> [Aim of the exercise] Each entry below should be returned exactly as is, with the pictures removed.

> [Data supplied]

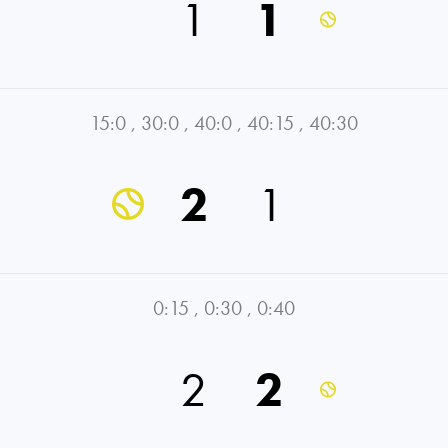
1
1
15:0
,
30:0
,
40:0
,
40:15
,
40:30
2
1
0:15
,
0:30
,
0:40
2
2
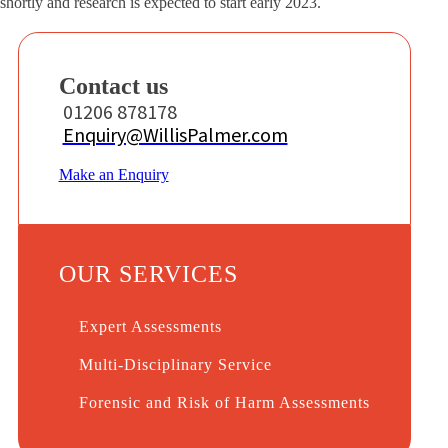
shortly and research is expected to start early 2023.
Contact us
01206 878178
Enquiry@WillisPalmer.com
Make an Enquiry
OUR SERVICES
Expert Assessments
Multi-Disciplinary Service
Forensic and Risk of Harm Assessments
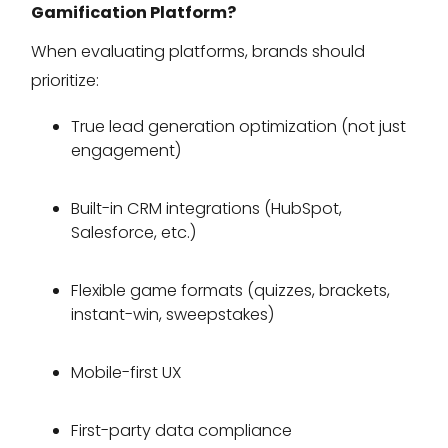
Gamification Platform?
When evaluating platforms, brands should
prioritize:
True lead generation optimization (not just
engagement)
Built-in CRM integrations (HubSpot,
Salesforce, etc.)
Flexible game formats (quizzes, brackets,
instant-win, sweepstakes)
Mobile-first UX
First-party data compliance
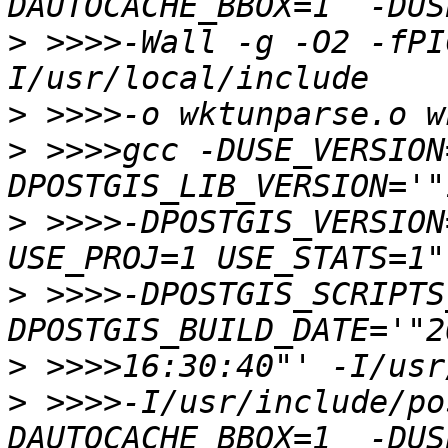
>
 >>>>-Wall -g -O2 -fPI
>
>
 >>>>gcc -DUSE_VERSION
>
 >>>>-DPOSTGIS_VERSION
>
 >>>>-DPOSTGIS_SCRIPTS
>
>
 >>>>-I/usr/include/po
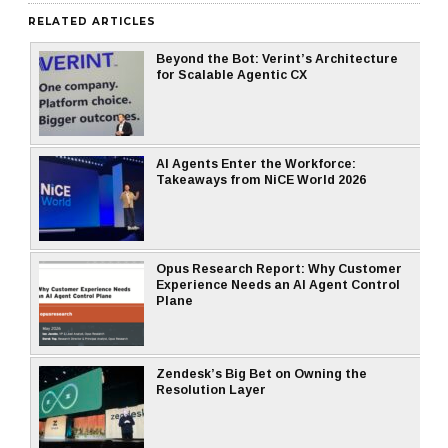
RELATED ARTICLES
Beyond the Bot: Verint’s Architecture
for Scalable Agentic CX
AI Agents Enter the Workforce:
Takeaways from NiCE World 2026
Opus Research Report: Why Customer
Experience Needs an AI Agent Control
Plane
Zendesk’s Big Bet on Owning the
Resolution Layer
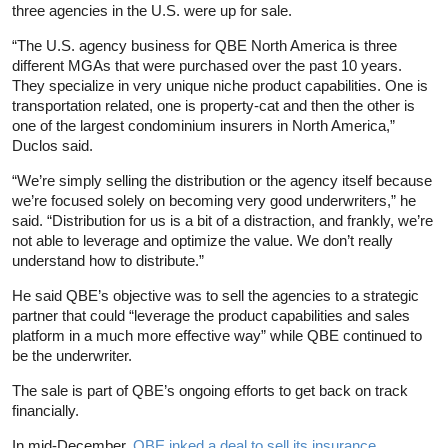
three agencies in the U.S. were up for sale.
“The U.S. agency business for QBE North America is three
different MGAs that were purchased over the past 10 years.
They specialize in very unique niche product capabilities. One is
transportation related, one is property-cat and then the other is
one of the largest condominium insurers in North America,”
Duclos said.
“We’re simply selling the distribution or the agency itself because
we’re focused solely on becoming very good underwriters,” he
said. “Distribution for us is a bit of a distraction, and frankly, we’re
not able to leverage and optimize the value. We don’t really
understand how to distribute.”
He said QBE’s objective was to sell the agencies to a strategic
partner that could “leverage the product capabilities and sales
platform in a much more effective way” while QBE continued to
be the underwriter.
The sale is part of QBE’s ongoing efforts to get back on track
financially.
In mid-December,
QBE inked a deal to sell its insurance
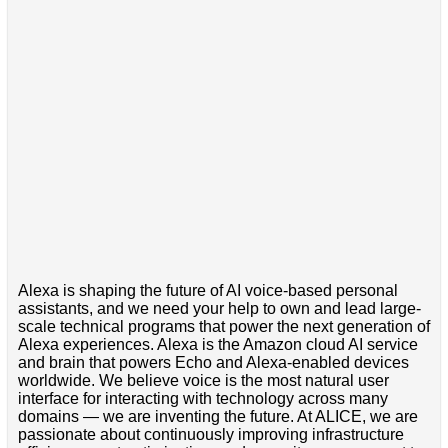
Alexa is shaping the future of AI voice-based personal
assistants, and we need your help to own and lead large-
scale technical programs that power the next generation of
Alexa experiences. Alexa is the Amazon cloud AI service
and brain that powers Echo and Alexa-enabled devices
worldwide. We believe voice is the most natural user
interface for interacting with technology across many
domains — we are inventing the future. At ALICE, we are
passionate about continuously improving infrastructure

> [Solution to this problem]
1
1
15:0
,
30:0
,
40:0
,
40:15
,
40:30
2
1
0:15
,
0:30
,
0:40
2
2
shortly and research is expected to start early 2023.
Contact us
01206 878178
Enquiry@WillisPalmer.com
Make an Enquiry
OUR SERVICES
Expert Assessments
Multi-Disciplinary Service
Forensic and Risk of Harm Assessments
Gamification Platform?
When evaluating platforms, brands should
prioritize:
True lead generation optimization (not just
engagement)
Built-in CRM integrations (HubSpot,
Salesforce, etc.)
Flexible game formats (quizzes, brackets,
instant-win, sweepstakes)
Mobile-first UX
First-party data compliance
>
 >>>>-Wall -g -O2 -fPI
>
>
 >>>>gcc -DUSE_VERSION
>
 >>>>-DPOSTGIS_VERSION
>
 >>>>-DPOSTGIS_SCRIPTS
>
>
 >>>>-I/usr/include/po
RELATED ARTICLES
Beyond the Bot: Verint’s Architecture
for Scalable Agentic CX
AI Agents Enter the Workforce:
Takeaways from NiCE World 2026
Opus Research Report: Why Customer
Experience Needs an AI Agent Control
Plane
Zendesk’s Big Bet on Owning the
Resolution Layer
three agencies in the U.S. were up for sale.
“The U.S. agency business for QBE North America is three
different MGAs that were purchased over the past 10 years.
They specialize in very unique niche product capabilities. One is
transportation related, one is property-cat and then the other is
one of the largest condominium insurers in North America,”
Duclos said.
“We’re simply selling the distribution or the agency itself because
we’re focused solely on becoming very good underwriters,” he
said. “Distribution for us is a bit of a distraction, and frankly, we’re
not able to leverage and optimize the value. We don’t really
understand how to distribute.”
He said QBE’s objective was to sell the agencies to a strategic
partner that could “leverage the product capabilities and sales
platform in a much more effective way” while QBE continued to
be the underwriter.
The sale is part of QBE’s ongoing efforts to get back on track
financially.
In mid-December,
QBE inked a deal to sell its insurance
Alexa is shaping the future of AI voice-based personal
assistants, and we need your help to own and lead large-
scale technical programs that power the next generation of
Alexa experiences. Alexa is the Amazon cloud AI service
and brain that powers Echo and Alexa-enabled devices
worldwide. We believe voice is the most natural user
interface for interacting with technology across many
domains — we are inventing the future. At ALICE, we are
passionate about continuously improving infrastructure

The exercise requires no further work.